MEETING NOTES
Board of Education
Regular Business Meeting Agenda
June 21, 2016
1. Call to Order
I stare at the flag and mouth the words. When was the last time I pledged myself to anything?
2. Approval of Agenda
What are we going to do? Say we object to the way these meetings are run? Is that up for debate? I say, “Second.”
I agreed to see Pete after this meeting. A drop by. If it doesn’t run too long.
3. Public Expression
It’s easy to tell how deeply a person feels about a thing by which microphone they use. The one in front is favored by the spouters. They bitch. Complain. Blow off steam and leave after they’ve had their say.
At first, I thought the people going to the side mike were shy, and some are, but they have more complex thoughts. They stay. They come back to meetings to see if we’ve changed anything. They are the dangerous ones.
I wonder which microphone Pete would choose.
4. Old Business
Oh, good. I haven’t heard quite enough about the canopy that fell down. Just fix it. Simple.

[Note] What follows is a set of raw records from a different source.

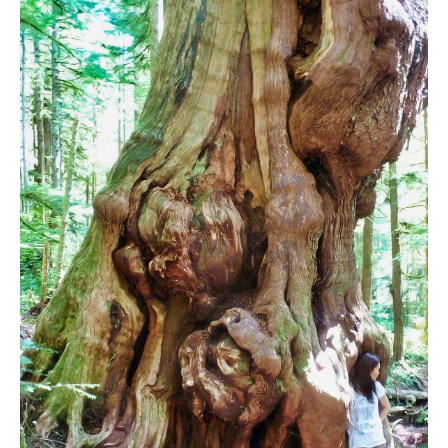
Bench
Bergschrund or Schrund
Bivouac or Bivy
Blue Face House in Parkhurst
Bungee Bridge
Cairns & Inukshuks
Carter, Neal
Caterpillar D8
Caterpillar RD8
Chimney
Cirque or Cirque Lake
Cloudraker Skybridge
Coast Mountains
Col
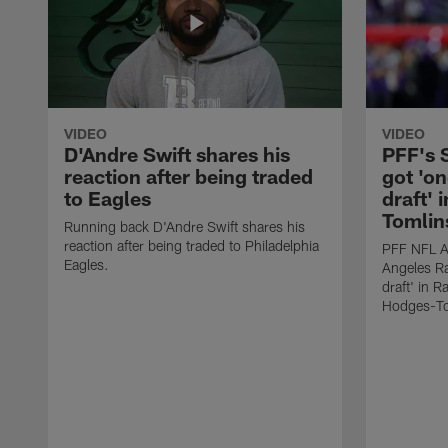
VIDEO
VIDEO
D'Andre Swift shares his
PFF's
reaction after being traded
got 'on
to Eagles
draft' 
Tomlin
Running back D'Andre Swift shares his
reaction after being traded to Philadelphia
PFF NFL A
Eagles.
Angeles Ra
draft' in 
Hodges-To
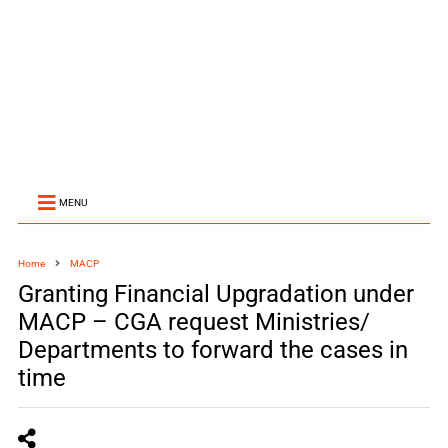
MENU
Home
MACP
Granting Financial Upgradation under
MACP – CGA request Ministries/
Departments to forward the cases in
time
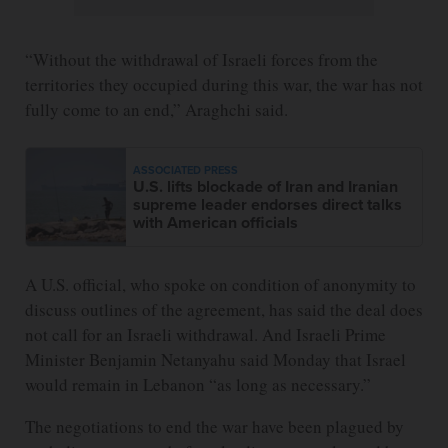
“Without the withdrawal of Israeli forces from the
territories they occupied during this war, the war has not
fully come to an end,” Araghchi said.
ASSOCIATED PRESS
U.S. lifts blockade of Iran and Iranian
supreme leader endorses direct talks
with American officials
A U.S. official, who spoke on condition of anonymity to
discuss outlines of the agreement, has said the deal does
not call for an Israeli withdrawal. And Israeli Prime
Minister Benjamin Netanyahu said Monday that Israel
would remain in Lebanon “as long as necessary.”
The negotiations to end the war have been plagued by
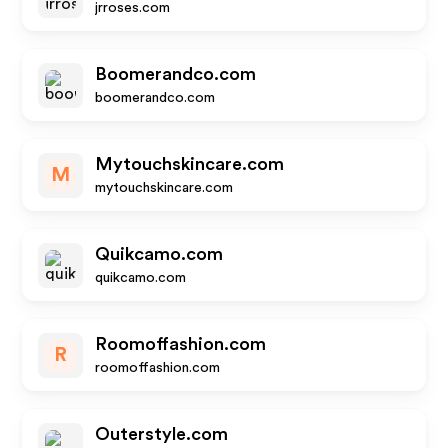
jrroses.com
Boomerandco.com
boomerandco.com
Mytouchskincare.com
M
mytouchskincare.com
Quikcamo.com
quikcamo.com
Roomoffashion.com
R
roomoffashion.com
Outerstyle.com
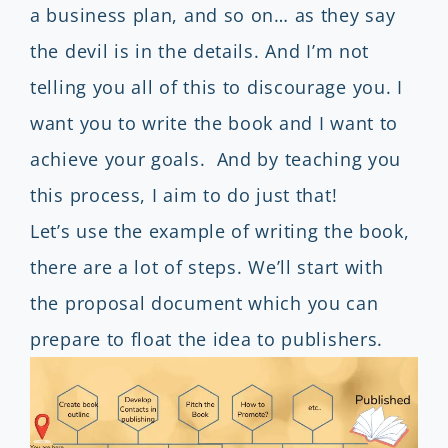
a business plan, and so on… as they say
the devil is in the details. And I’m not
telling you all of this to discourage you. I
want you to write the book and I want to
achieve your goals. And by teaching you
this process, I aim to do just that!
Let’s use the example of writing the book,
there are a lot of steps. We’ll start with
the proposal document which you can
prepare to float the idea to publishers.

Nothing’s simple. All lines must be filled in, proper channels followed, only approved contractors allowed to bid.
5. New Business
Pete and I have been friendly towards each other, but are we friends? Do I want to make this into something more? Does he? It’s a brilliant excuse though. We’d been discussing Robert Olen Butler. Pete said I could borrow his copy of “A Good Scent from a Strange Mountain.” Like I don’t have my own copy.
6. Public Presentations
Eagle Scout does good. Now we get to hear the details. This will be in the paper. I could pull out a bottle of gin, pour it into a glass, top it with vermouth and drink it right now and no one would notice. All hail the man-child in a handkerchief who planted a garden in back of the Elementary School.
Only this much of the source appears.